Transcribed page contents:
□ □ □
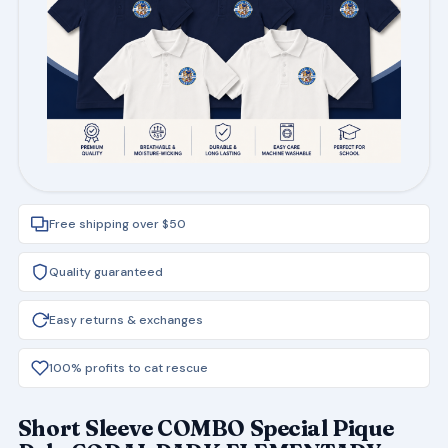
Free shipping over $50
Quality guaranteed
Easy returns & exchanges
100% profits to cat rescue
Short Sleeve COMBO Special Pique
□ □ □
» What is needed:
Copy the records above exactly. Do not carry any picture into the copy.

» Finished task:
Free shipping over $50
Quality guaranteed
Easy returns & exchanges
100% profits to cat rescue
Short Sleeve COMBO Special Pique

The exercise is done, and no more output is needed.